__Exercise instructions__:
Write out each entry below exactly; the images do not belong in your copy.

__Exercise material__:
========
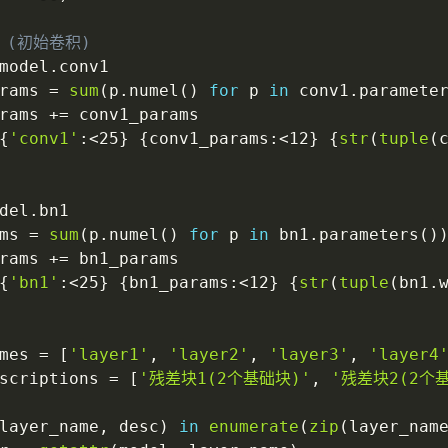
 (初始卷积)
model
.
conv1

rams 
=
sum
(
p
.
numel
(
)
for
 p 
in
 conv1
.
paramete
rams 
+=
 conv1_params

{
'conv1'
:
<25
}
{
conv1_params
:
<12
}
{
str
(
tuple
(
del
.
bn1

ms 
=
sum
(
p
.
numel
(
)
for
 p 
in
 bn1
.
parameters
(
)
rams 
+=
 bn1_params

{
'bn1'
:
<25
}
{
bn1_params
:
<12
}
{
str
(
tuple
(
bn1
.
mes 
=
[
'layer1'
,
'layer2'
,
'layer3'
,
'layer4
scriptions 
=
[
'残差块1(2个基础块)'
,
'残差块2(2个
layer_name
,
 desc
)
in
enumerate
(
zip
(
layer_nam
========
__Expected answer__:
 (初始卷积)
model
.
conv1

rams 
=
sum
(
p
.
numel
(
)
for
 p 
in
 conv1
.
paramete
rams 
+=
 conv1_params

{
'conv1'
:
<25
}
{
conv1_params
:
<12
}
{
str
(
tuple
(
del
.
bn1

ms 
=
sum
(
p
.
numel
(
)
for
 p 
in
 bn1
.
parameters
(
)
rams 
+=
 bn1_params

{
'bn1'
:
<25
}
{
bn1_params
:
<12
}
{
str
(
tuple
(
bn1
.
mes 
=
[
'layer1'
,
'layer2'
,
'layer3'
,
'layer4
scriptions 
=
[
'残差块1(2个基础块)'
,
'残差块2(2个
layer_name
,
 desc
)
in
enumerate
(
zip
(
layer_nam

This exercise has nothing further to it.